Wnt7a Promotes the Occurrence and Development of Colorectal Adenocarcinoma.

OBJECTIVE: The expression of Wnt7a in colorectal cancer tissues and cell lines was analyzed, and the effect of Wnt7a on the proliferation of colorectal cancer cells was studied, so as to confirm the relationship between Wnt7a and the occurrence and development of colorectal cancer.
METHODS: (1) Immunohistochemical method was used to compare the expression of Wnt7a in different tissues and its relationship with the clinicopathology of colorectal adenocarcinoma. (2) The expression levels of Wnt7a in colorectal cancer cell lines HT-29 and HCT 116 were detected by qRT-PCR. (3) The down-regulated Wnt7A expression vector was constructed, and the down-regulated Wnt7A expression cell line was established. The regeneration ability of cancer cells was detected by stem cell ball formation assay, and the influence of plate cloning assay on the proliferation ability of colorectal cancer cells was detected.
RESULTS: (1) The positive rates of Wnt7a in normal colorectal mucosa, colorectal adenoma and colorectal adenocarcinoma tissues gradually increased,Wnt7a are closely related to the degree of colorectal adenocarcinoma differentiation, lymph node metastasis and Duke stage. (2) The expression level of Wnt7a in colorectal cancer cells was higher than that in normal colorectal epithelial cells. (3) The down-regulation of Wnt7A reduced the proliferation ability of colorectal cancer cells.
CONCLUSIONS: Wnt7a promotes the occurrence and development of colorectal adenocarcinoma.

Introduction

Colorectal cancer is one of the most common malignant tumors in the world. Its global comprehensive incidence rate ranks third among men in malignant tumors and second among women (1). Colorectal cancer is the second leading cause of cancer death in the word (2, 3). In China, the number of new cases of colorectal cancer and the number of cases of death has also increased year by year. From 2008 to 2013, the incidence of colorectal cancer in China has risen from 14.6/100,000 to 17.2/100,000. The mortality rate has risen from 6.18/100,000 to 7.76/100,000 (4). In China, more than 50% of patients with colorectal cancer miss the ideal time for treatment, and the 5-year survival rate is less than 40% (5). Therefore, early identification and diagnosis of colorectal cancer as well as early intervention can improve the survival rate of colorectal cancer. Several new markers have been identified as either positive or negative indicators of the disease, which indicates that complementary biomarkers may contribute to risk assessment and aid in the personalized treatment of CRC patients (6–8). Histological and serological samples are also easily collected from patients. Thus, the discovery of more prognostic biomarkers for CRC can help predict patient outcomes and provide a novel therapeutic target.

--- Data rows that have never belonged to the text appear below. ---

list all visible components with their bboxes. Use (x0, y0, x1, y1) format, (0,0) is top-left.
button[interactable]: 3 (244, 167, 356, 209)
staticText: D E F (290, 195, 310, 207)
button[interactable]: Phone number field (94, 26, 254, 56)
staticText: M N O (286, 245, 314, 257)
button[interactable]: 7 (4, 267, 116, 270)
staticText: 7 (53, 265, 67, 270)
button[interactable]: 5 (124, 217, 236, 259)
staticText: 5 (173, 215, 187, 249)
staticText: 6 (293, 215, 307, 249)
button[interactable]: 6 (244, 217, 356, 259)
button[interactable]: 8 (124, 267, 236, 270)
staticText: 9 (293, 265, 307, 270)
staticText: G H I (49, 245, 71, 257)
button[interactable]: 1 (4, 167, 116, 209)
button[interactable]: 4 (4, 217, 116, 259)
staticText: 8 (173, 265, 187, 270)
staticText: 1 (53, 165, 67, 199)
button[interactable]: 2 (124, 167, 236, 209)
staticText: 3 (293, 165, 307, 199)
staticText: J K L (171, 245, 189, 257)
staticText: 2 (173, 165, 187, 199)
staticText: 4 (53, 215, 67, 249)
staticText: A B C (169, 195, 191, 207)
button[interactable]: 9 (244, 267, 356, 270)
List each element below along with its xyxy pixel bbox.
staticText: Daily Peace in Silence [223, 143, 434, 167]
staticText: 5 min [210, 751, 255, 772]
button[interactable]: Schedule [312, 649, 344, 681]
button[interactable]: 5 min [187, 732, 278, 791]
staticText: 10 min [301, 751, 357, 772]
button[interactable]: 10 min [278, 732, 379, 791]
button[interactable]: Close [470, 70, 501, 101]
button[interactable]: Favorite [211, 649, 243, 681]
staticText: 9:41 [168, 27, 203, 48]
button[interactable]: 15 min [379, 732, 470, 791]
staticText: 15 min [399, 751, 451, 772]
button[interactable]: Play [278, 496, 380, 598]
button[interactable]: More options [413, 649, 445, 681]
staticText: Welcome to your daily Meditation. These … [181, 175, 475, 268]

Wnt7a is closely related to a variety of tumors. (1) Wnt7a exerts a tumor suppressor effect in various cancers. Ochoa-Hernandez AB (9) demonstrated its role in leukemia, showing through the construction of overexpressing virus that Wnt7a is expressed in leukemia cell lines and Wnt7a expression in normal peripheral blood T lymphocytes is significantly higher than in leukemia cells. Calvo R (10) and Ohira T et al. (11) found that Wnt7a may play a tumor suppressor role in lung cancer (especially non-small cell lung cancer), finding that Wnt7a is down-regulated in non-small cell lung cancer. Ohira T et al. also found that Wnt7a plays an important tumor suppression role in lung cancer, which may be related to the absence of E-cadherin. (2) Wnt7a also plays a carcinogenic role. Yoshioka S et al. (12) injected Wnt7a ovarian cancer cells and Wnt7a-expressing ovarian cancer cells into nude mice, and then found that Wnt7a ovarian cancer SKOV3ip1 was knocked out. Tumor lesions and cell invasion in the cell group were relatively small. Carmon KS et al. (13) found in endometrial cancer cells by co-immunoprecipitation that Wnt7a activates the canonical Wnt/β-catenin signaling pathway by binding to Fzd5, which ultimately leads to cell proliferation. However, current studies on Wnt7a and colorectal cancer are few and preliminary.

In the present work, we analyzed the expression of Wnt7a in colorectal cancer tissues and cell lines, and studied the effect of Wnt7a on the proliferation of colorectal cancer cells, so as to confirm the relationship between Wnt7a and the occurrence and development of colorectal cancer.

Methods

Immunohistochemical method was used to compare the expression of Wnt7a in different tissues and its relationship with the clinicopathology of colorectal adenocarcinoma.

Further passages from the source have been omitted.